> **Input for this task**
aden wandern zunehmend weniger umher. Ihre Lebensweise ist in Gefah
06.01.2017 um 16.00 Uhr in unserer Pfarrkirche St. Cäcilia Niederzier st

--

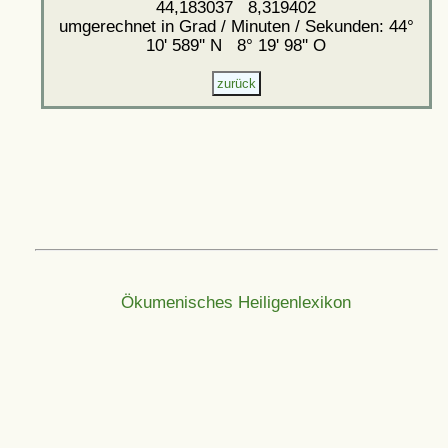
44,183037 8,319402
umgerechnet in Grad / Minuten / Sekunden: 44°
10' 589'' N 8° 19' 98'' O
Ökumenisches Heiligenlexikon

---

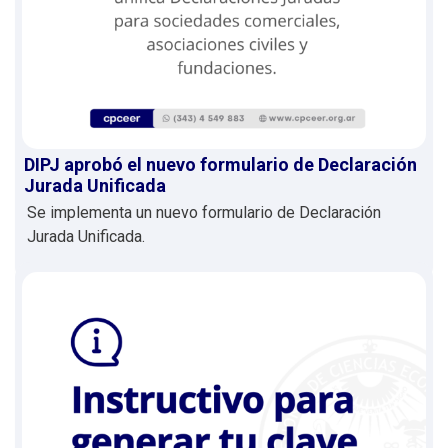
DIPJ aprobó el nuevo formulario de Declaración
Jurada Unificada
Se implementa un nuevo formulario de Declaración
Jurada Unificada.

> **What the task requires**
Looking at the data above, write out exactly the lines that start at the one containing "aden wandern zunehmend" and end at the one containing "06.01.2017 um 16.00"; include both and nothing beyond.

> **Task output**
aden wandern zunehmend weniger umher. Ihre Lebensweise ist in Gefah
06.01.2017 um 16.00 Uhr in unserer Pfarrkirche St. Cäcilia Niederzier st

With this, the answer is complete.